“I had only been on the job for two months when CVS bought the local pharmacy and announced they were closing it,” Linda Baxley explained at the Light The Fire Workshop in Nappanee, IN last week. She was talking about the efforts of the town of Middlebury, IN (population 2,956) to keep a key retailer in town in 2003.
“Most people wouldn’t think much of driving 12 miles to Goshen to the closest pharmacy, but for our Amish citizens that 12 mile ride in a buggy is a half day trip. We knew that for their sake and the betterment of the town that we had to try to keep that pharmacy open.

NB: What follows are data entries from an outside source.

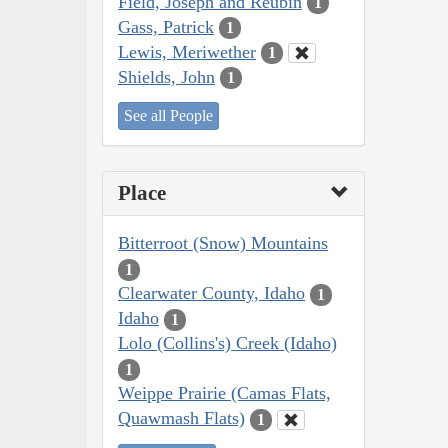
Field, Joseph and Reubin
1
Gass, Patrick
1
Lewis, Meriwether
1
Shields, John
1
See all People
Place
Bitterroot (Snow) Mountains
1
Clearwater County, Idaho
1
Idaho
1
Lolo (Collins's) Creek (Idaho)
1
Weippe Prairie (Camas Flats,
Quawmash Flats)
1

They only gave us two weeks notice of closure, so we had to move fast.”
Baxley marshaled the resources of the entire town; got petitions signed and even lobbied CVS headquarters in Rhode Island. She also got the local media to report the story, which resulted in an AP story going out across the nation with a David (Middlebury/Amish) vs. Goliath (CVS) theme. It didn’t take CVS long to dispatch a vice president to the town to study the situation.
Despite being located in what CVS deemed a “doll store” sized building, the company announced plans to keep the store open. Recently the company announced plans to build a new store with a drive-up window in Middlebury. Linda didn’t explain if the drive-up was for cars or buggies, but either way it is another win for a small town.
Sometimes you’ve got to fight for your town, using whatever resources you can.